The rule identifies sex change operations as “experimental” and cites “significant side effects.” Missouri already prohibits health care professionals from performing sex change treatments on patients unless they have exhibited consistent gender dysphoria for 3 years, received at least 15 hours of therapy and resolved other potential mental health issues. (RELATED: School Vows To Investigate Trans Teacher Who Allegedly Threatened Violence After Keeping The Incident From Parents)

“As Attorney General, I will always fight to protect children because gender transition interventions are experimental,” Bailey said in a press release published Thursday. “My office has uncovered a clandestine network of clinics across the state who are harming children by ignoring the science. When even progressive countries like Sweden, Norway, Finland, and the United Kingdom have all sharply curtailed these procedures, it’s time for the United States to course correct. My office is stepping up to protect children throughout the state while we investigate the allegations and how they are harming children.”

The regulation is effective April 27, 2023 and requires patients to be informed of several facts regarding sex change treatments. Doctors must inform patients that the FDA has not approved puberty blocker drugs or cross-sex hormones to treat gender dysphoria, that the FDA has warned that puberty blockers can lead to brain swelling and blindness and that puberty suppression presents a risk of failure to attain normal peak bone density.

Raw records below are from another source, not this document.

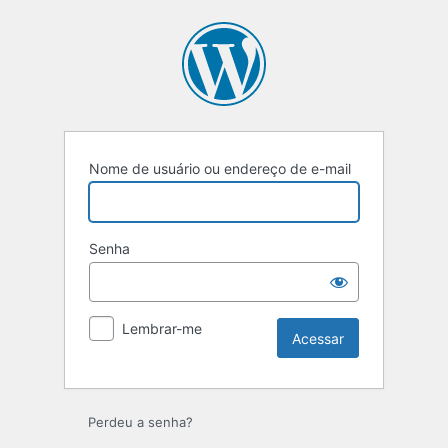
Nome de usuário ou endereço de e-mail
Senha
Lembrar-me
Perdeu a senha?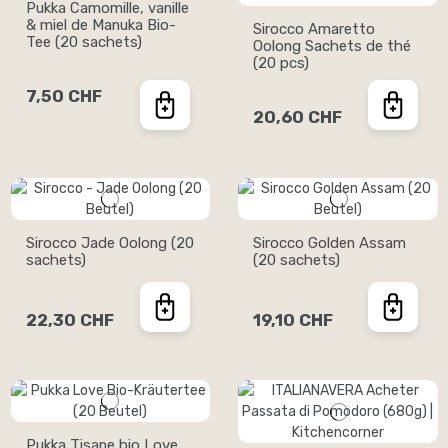
Pukka Camomille, vanille
& miel de Manuka Bio-
Sirocco Amaretto
Tee (20 sachets)
Oolong Sachets de thé
(20 pcs)
7,50 CHF
20,60 CHF
Sirocco Jade Oolong (20
Sirocco Golden Assam
sachets)
(20 sachets)
22,30 CHF
19,10 CHF
Pukka Tisane bio Love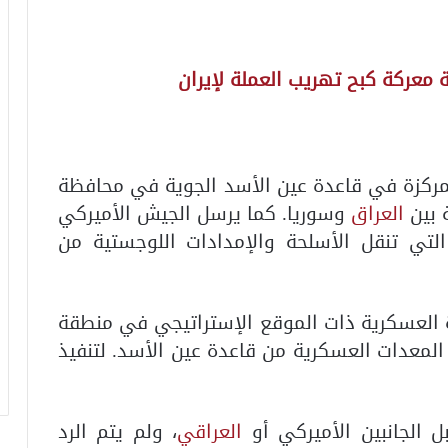
ة معركة كبح تهريب العملة لإيران
مركزة في قاعدة عين الأسد الجوية في محافظة
 بين
العراق
وسوريا. كما يرسل الجيش الأميركي
لتي تنقل الأسلحة والإمدادات اللوجستية من
ة العسكرية ذات الموقع الإستراتيجي في منطقة
لمعدات العسكرية من قاعدة عين الأسد. لتنفيذ
 الجانبين الأميركي أو
العراقي
، ولم يتم الرد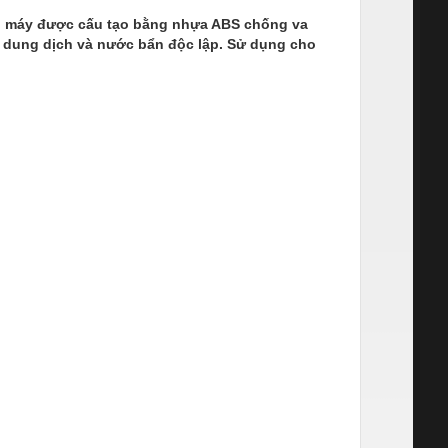
ân máy được cấu tạo bằng nhựa ABS chống va
c dung dịch và nước bẩn độc lập. Sử dụng cho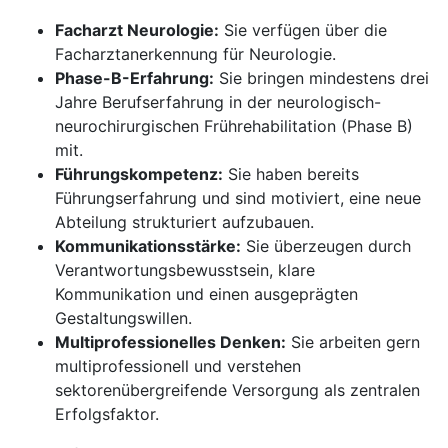
Facharzt Neurologie:
Sie verfügen über die
Facharztanerkennung für Neurologie.
Phase-B-Erfahrung:
Sie bringen mindestens drei
Jahre Berufserfahrung in der neurologisch-
neurochirurgischen Frührehabilitation (Phase B)
mit.
Führungskompetenz:
Sie haben bereits
Führungserfahrung und sind motiviert, eine neue
Abteilung strukturiert aufzubauen.
Kommunikationsstärke:
Sie überzeugen durch
Verantwortungsbewusstsein, klare
Kommunikation und einen ausgeprägten
Gestaltungswillen.
Multiprofessionelles Denken:
Sie arbeiten gern
multiprofessionell und verstehen
sektorenübergreifende Versorgung als zentralen
Erfolgsfaktor.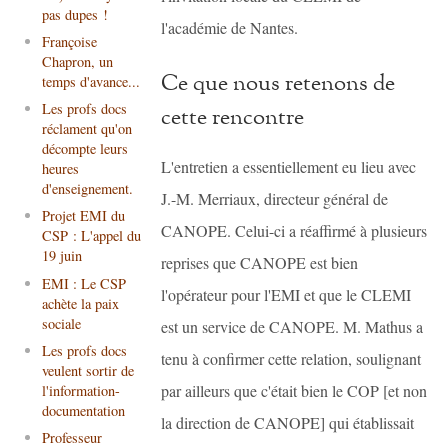
pas dupes !
l'académie de Nantes.
Françoise
Chapron, un
Ce que nous retenons de
temps d'avance...
Les profs docs
cette rencontre
réclament qu'on
décompte leurs
L'entretien a essentiellement eu lieu avec
heures
d'enseignement.
J.-M. Merriaux, directeur général de
Projet EMI du
CANOPE. Celui-ci a réaffirmé à plusieurs
CSP : L'appel du
19 juin
reprises que CANOPE est bien
EMI : Le CSP
l'opérateur pour l'EMI et que le CLEMI
achète la paix
sociale
est un service de CANOPE. M. Mathus a
Les profs docs
tenu à confirmer cette relation, soulignant
veulent sortir de
par ailleurs que c'était bien le COP [et non
l'information-
documentation
la direction de CANOPE] qui établissait
Professeur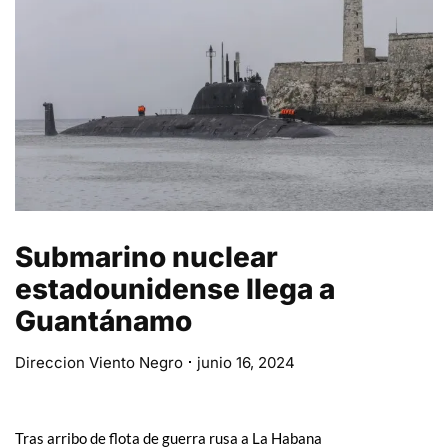
Submarino nuclear
estadounidense llega a
Guantánamo
Direccion Viento Negro
junio 16, 2024
Tras arribo de flota de guerra rusa a La Habana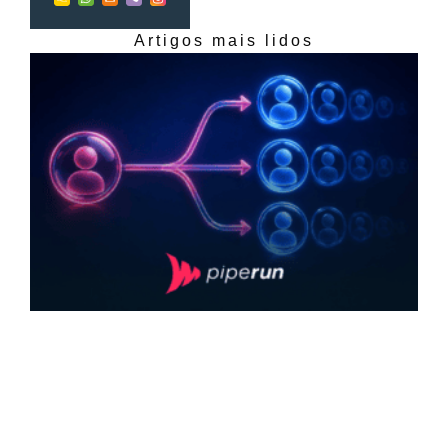
Artigos mais lidos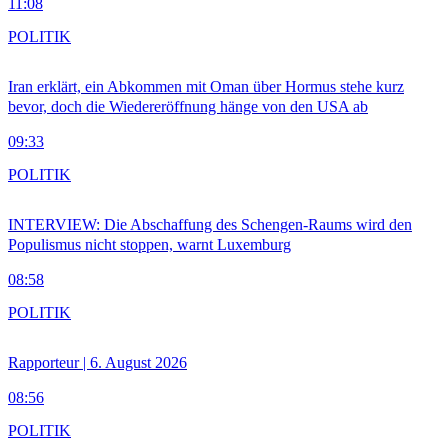
11:08
POLITIK
Iran erklärt, ein Abkommen mit Oman über Hormus stehe kurz
bevor, doch die Wiedereröffnung hänge von den USA ab
09:33
POLITIK
INTERVIEW: Die Abschaffung des Schengen-Raums wird den
Populismus nicht stoppen, warnt Luxemburg
08:58
POLITIK
Rapporteur | 6. August 2026
08:56
POLITIK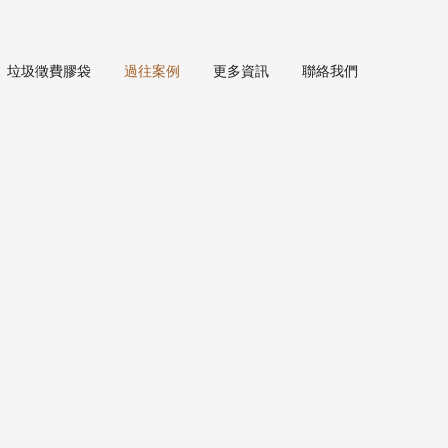
垃圾徵費膠袋
過往案例
更多資訊
聯絡我們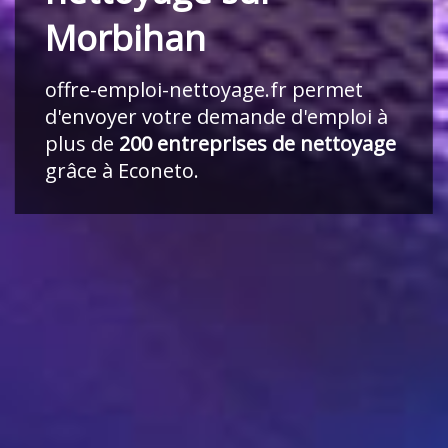
Morbihan
offre-emploi-nettoyage.fr
permet
d'envoyer votre demande d'emploi à
plus de
200 entreprises de nettoyage
grâce à Econeto.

Bailey is investigating a St. Louis gender clinic over allegations that doctors there provided cross-sex drugs to children without reasonable psychiatric evaluations. Jamie Reed, a former case manager at the clinic, alleged in an article for the Free Press that doctors at Washington University Transgender Center at St. Louis Children’s Hospital rushed children into irreversible sex change procedures.

A school staff member had contacted the gender clinic after a class of fifth graders all began identifying as transgender. The hospital had prescribed an “affirmative” method of treatment, arguing there was no harm done if the children later came to regret the procedure, according to emails.

Bailey was one of 17 attorneys general to voice support for Florida’s guidance regarding sex change treatments, in an amicus brief filed as part of an ongoing lawsuit between Florida and activist medical organizations, such as the World Professional Association of Transgender Health (WPATH). The brief highlighted the vast discrepancy between recommendations of major medical organizations in America and Europe’s increasingly skeptical approach towards transgender treatments for children.